**Assigned task**
Would you transcribe each of the entries exactly, with nothing added or dropped?

··· Supplied data ···

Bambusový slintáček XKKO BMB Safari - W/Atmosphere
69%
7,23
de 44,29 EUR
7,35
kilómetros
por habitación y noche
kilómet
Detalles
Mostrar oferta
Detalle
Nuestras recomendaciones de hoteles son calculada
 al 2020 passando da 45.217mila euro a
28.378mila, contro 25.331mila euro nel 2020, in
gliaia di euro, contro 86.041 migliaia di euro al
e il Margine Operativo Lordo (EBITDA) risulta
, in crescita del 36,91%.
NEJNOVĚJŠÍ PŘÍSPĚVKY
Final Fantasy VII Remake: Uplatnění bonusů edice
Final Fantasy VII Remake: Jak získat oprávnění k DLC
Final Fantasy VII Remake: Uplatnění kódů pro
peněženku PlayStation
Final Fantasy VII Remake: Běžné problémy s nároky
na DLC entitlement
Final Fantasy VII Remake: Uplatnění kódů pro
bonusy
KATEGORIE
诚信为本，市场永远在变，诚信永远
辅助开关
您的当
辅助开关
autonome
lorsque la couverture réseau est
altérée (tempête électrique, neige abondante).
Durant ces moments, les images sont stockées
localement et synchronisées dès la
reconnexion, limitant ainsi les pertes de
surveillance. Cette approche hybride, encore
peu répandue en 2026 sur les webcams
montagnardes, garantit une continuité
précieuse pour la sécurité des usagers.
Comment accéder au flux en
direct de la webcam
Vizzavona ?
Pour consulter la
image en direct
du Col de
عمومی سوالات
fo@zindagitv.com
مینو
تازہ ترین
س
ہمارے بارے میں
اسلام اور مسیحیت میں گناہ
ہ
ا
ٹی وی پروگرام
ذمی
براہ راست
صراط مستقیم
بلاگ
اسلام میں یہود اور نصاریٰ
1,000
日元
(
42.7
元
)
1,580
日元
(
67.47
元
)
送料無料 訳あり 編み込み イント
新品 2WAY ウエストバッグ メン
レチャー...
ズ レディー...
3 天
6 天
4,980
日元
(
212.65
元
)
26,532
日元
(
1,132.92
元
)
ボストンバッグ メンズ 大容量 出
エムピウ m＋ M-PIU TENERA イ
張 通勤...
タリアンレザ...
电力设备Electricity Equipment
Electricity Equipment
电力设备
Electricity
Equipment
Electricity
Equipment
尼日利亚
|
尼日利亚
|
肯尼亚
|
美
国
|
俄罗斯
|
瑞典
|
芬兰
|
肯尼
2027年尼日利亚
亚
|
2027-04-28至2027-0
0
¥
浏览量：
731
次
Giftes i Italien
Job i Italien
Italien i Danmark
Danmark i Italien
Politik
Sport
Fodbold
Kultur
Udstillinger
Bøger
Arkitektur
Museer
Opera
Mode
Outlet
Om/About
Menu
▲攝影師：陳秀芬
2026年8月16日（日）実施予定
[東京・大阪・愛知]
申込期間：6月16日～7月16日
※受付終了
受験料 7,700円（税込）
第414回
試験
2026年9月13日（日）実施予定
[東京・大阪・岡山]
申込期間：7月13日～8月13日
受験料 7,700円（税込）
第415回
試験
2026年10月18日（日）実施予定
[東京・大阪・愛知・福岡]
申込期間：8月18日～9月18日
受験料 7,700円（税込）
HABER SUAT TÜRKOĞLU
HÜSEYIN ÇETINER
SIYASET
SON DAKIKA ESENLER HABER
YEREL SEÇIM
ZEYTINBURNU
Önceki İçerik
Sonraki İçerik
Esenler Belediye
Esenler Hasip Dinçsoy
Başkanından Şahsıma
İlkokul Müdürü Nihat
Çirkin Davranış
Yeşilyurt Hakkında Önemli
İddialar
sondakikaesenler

···

**Exercise output**
Bambusový slintáček XKKO BMB Safari - W/Atmosphere
69%
7,23
de 44,29 EUR
7,35
kilómetros
por habitación y noche
kilómet
Detalles
Mostrar oferta
Detalle
Nuestras recomendaciones de hoteles son calculada
 al 2020 passando da 45.217mila euro a
28.378mila, contro 25.331mila euro nel 2020, in
gliaia di euro, contro 86.041 migliaia di euro al
e il Margine Operativo Lordo (EBITDA) risulta
, in crescita del 36,91%.
NEJNOVĚJŠÍ PŘÍSPĚVKY
Final Fantasy VII Remake: Uplatnění bonusů edice
Final Fantasy VII Remake: Jak získat oprávnění k DLC
Final Fantasy VII Remake: Uplatnění kódů pro
peněženku PlayStation
Final Fantasy VII Remake: Běžné problémy s nároky
na DLC entitlement
Final Fantasy VII Remake: Uplatnění kódů pro
bonusy
KATEGORIE
诚信为本，市场永远在变，诚信永远
辅助开关
您的当
辅助开关
autonome
lorsque la couverture réseau est
altérée (tempête électrique, neige abondante).
Durant ces moments, les images sont stockées
localement et synchronisées dès la
reconnexion, limitant ainsi les pertes de
surveillance. Cette approche hybride, encore
peu répandue en 2026 sur les webcams
montagnardes, garantit une continuité
précieuse pour la sécurité des usagers.
Comment accéder au flux en
direct de la webcam
Vizzavona ?
Pour consulter la
image en direct
du Col de
عمومی سوالات
fo@zindagitv.com
مینو
تازہ ترین
س
ہمارے بارے میں
اسلام اور مسیحیت میں گناہ
ہ
ا
ٹی وی پروگرام
ذمی
براہ راست
صراط مستقیم
بلاگ
اسلام میں یہود اور نصاریٰ
1,000
日元
(
42.7
元
)
1,580
日元
(
67.47
元
)
送料無料 訳あり 編み込み イント
新品 2WAY ウエストバッグ メン
レチャー...
ズ レディー...
3 天
6 天
4,980
日元
(
212.65
元
)
26,532
日元
(
1,132.92
元
)
ボストンバッグ メンズ 大容量 出
エムピウ m＋ M-PIU TENERA イ
張 通勤...
タリアンレザ...
电力设备Electricity Equipment
Electricity Equipment
电力设备
Electricity
Equipment
Electricity
Equipment
尼日利亚
|
尼日利亚
|
肯尼亚
|
美
国
|
俄罗斯
|
瑞典
|
芬兰
|
肯尼
2027年尼日利亚
亚
|
2027-04-28至2027-0
0
¥
浏览量：
731
次
Giftes i Italien
Job i Italien
Italien i Danmark
Danmark i Italien
Politik
Sport
Fodbold
Kultur
Udstillinger
Bøger
Arkitektur
Museer
Opera
Mode
Outlet
Om/About
Menu
▲攝影師：陳秀芬
2026年8月16日（日）実施予定
[東京・大阪・愛知]
申込期間：6月16日～7月16日
※受付終了
受験料 7,700円（税込）
第414回
試験
2026年9月13日（日）実施予定
[東京・大阪・岡山]
申込期間：7月13日～8月13日
受験料 7,700円（税込）
第415回
試験
2026年10月18日（日）実施予定
[東京・大阪・愛知・福岡]
申込期間：8月18日～9月18日
受験料 7,700円（税込）
HABER SUAT TÜRKOĞLU
HÜSEYIN ÇETINER
SIYASET
SON DAKIKA ESENLER HABER
YEREL SEÇIM
ZEYTINBURNU
Önceki İçerik
Sonraki İçerik
Esenler Belediye
Esenler Hasip Dinçsoy
Başkanından Şahsıma
İlkokul Müdürü Nihat
Çirkin Davranış
Yeşilyurt Hakkında Önemli
İddialar
sondakikaesenler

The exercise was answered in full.